Twitter has launched the Encrypted DMs feature following yesterday's announcement, where it also talked about DM replies and a new emoji picker. The feature is available on the latest versions of Twitter apps (Android, iOS, Web). However, Twitter's version of secure messaging comes with its share of limitations mentioned in a support document.
People can only send and receive encrypted messages if they are verified users, or affiliates to verified organizations. As of now, Twitter charges a $8/mo Twitter Blue subscription fee to verify users with a blue checkmark. Meanwhile, an organization is required to pay $1,000/month to get verified and $50/mo for each affiliate. It was recently reported that Twitter restored the blue checkmark for many accounts with more than a million followers.
Now, to use encrypted messages both sender and receiver should be running the latest version of its mobile apps. Furthermore, the recipient should be following the sender, has previously sent them a message, or accepted a DM request from the sender in the past.
Eligible users can send encrypted messages just like normal texts but a limitation here is that the feature only works with texts and links; it doesn't support media and other attachments at the moment. They'll see a toggle at the top right corner after tapping on the compose message button in the app, allowing them to switch to encrypted messages.

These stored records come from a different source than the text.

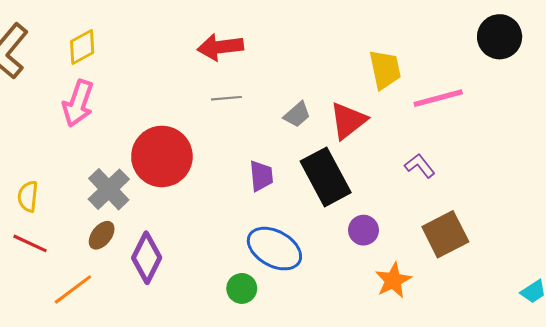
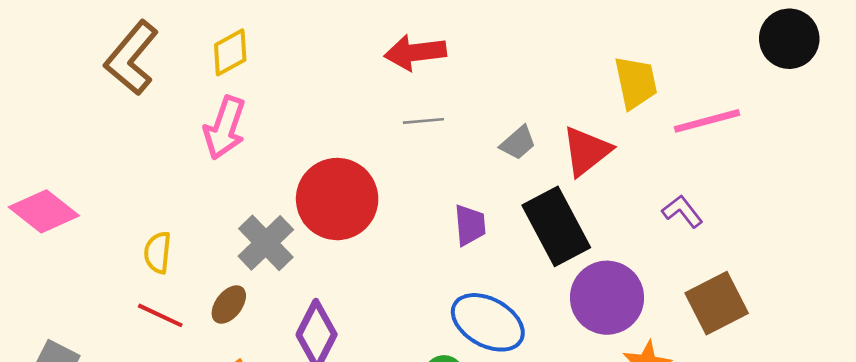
purple circle: (363, 230) -> (607, 298), size x1.8
brown ellipse: (102, 235) -> (229, 305), moved

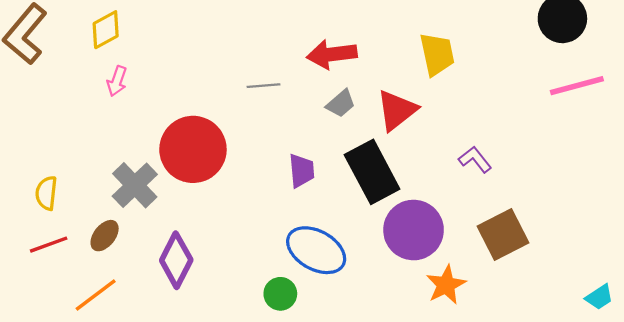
red arrow: (415, 52) -> (332, 54), moved
pink line: (707, 121) -> (577, 86), moved
pink arrow: (225, 128) -> (117, 81), moved, size x0.6
red line: (160, 315) -> (49, 245), turned -45

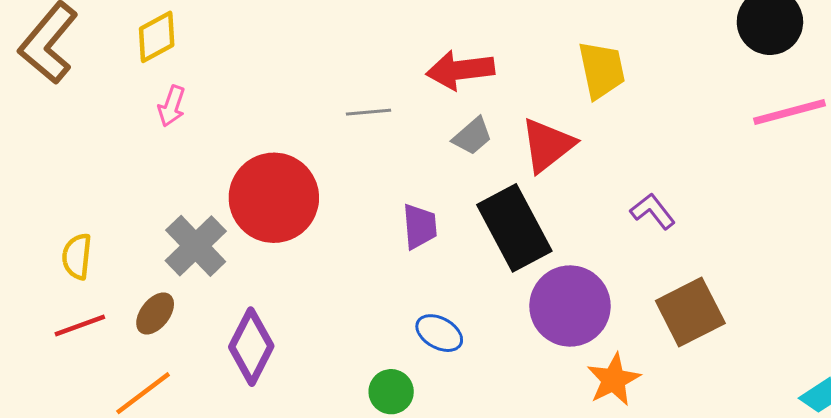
blue ellipse: (316, 250) -> (439, 333), size x0.6

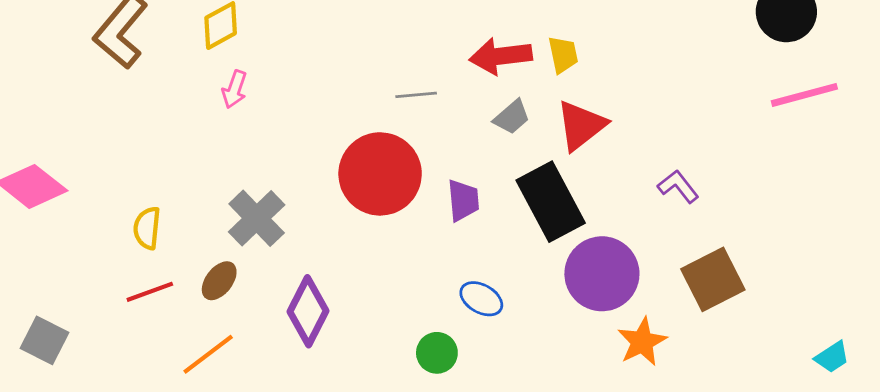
yellow trapezoid: (602, 70) -> (563, 55), moved, size x0.7
red circle: (274, 198) -> (380, 174), moved

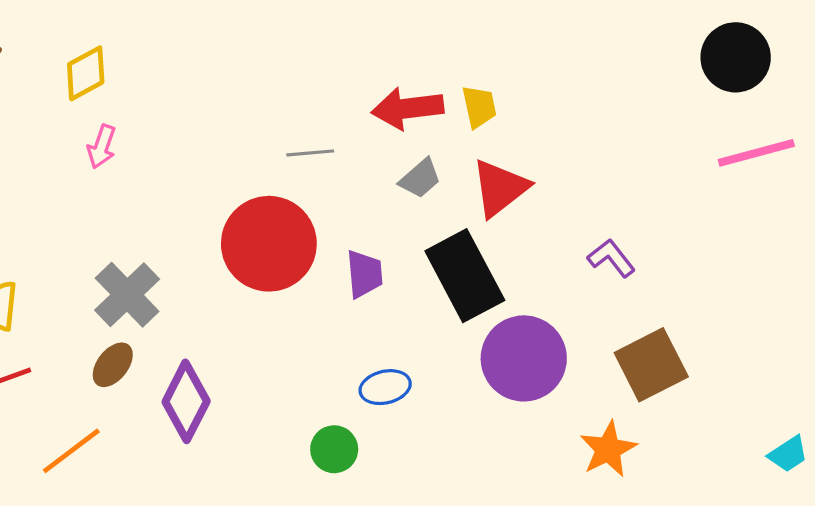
brown ellipse: (219, 281) -> (113, 365), moved
blue ellipse: (481, 299) -> (385, 387), turned -42
orange star: (642, 342) -> (608, 449), moved

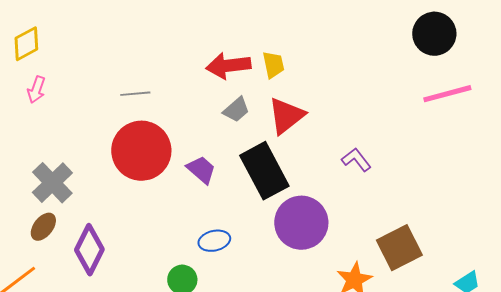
gray line: (310, 153) -> (135, 94), moved
purple trapezoid: (364, 274) -> (201, 170), turned -44
brown square: (651, 365) -> (399, 248), moved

A lock icon appears on the avatar of the recipient as an indicator that the conversation is encrypted. But Twitter warns that currently, "it is not possible to report an encrypted message to Twitter due to the encrypted nature of the conversation."
For now, the feature is only available in one-to-one chats and Twitter said it will "soon be expanding this feature to group conversations." Also, the company has put a limit of 10 devices per user and an existing device needs to be deregistered if the user wants to add a new one. Also, Twitter doesn't allow a new device to access messages of an existing encrypted conversion.
Twitter says it doesn't "offer protections against man-in-the-middle attacks" at the moment, falling short of the promises made by its CEO. "As Elon Musk said, when it comes to Direct Messages, the standard should be, if someone puts a gun to our heads, we still can’t access your messages. We’re not quite there yet, but we’re working on it," it said.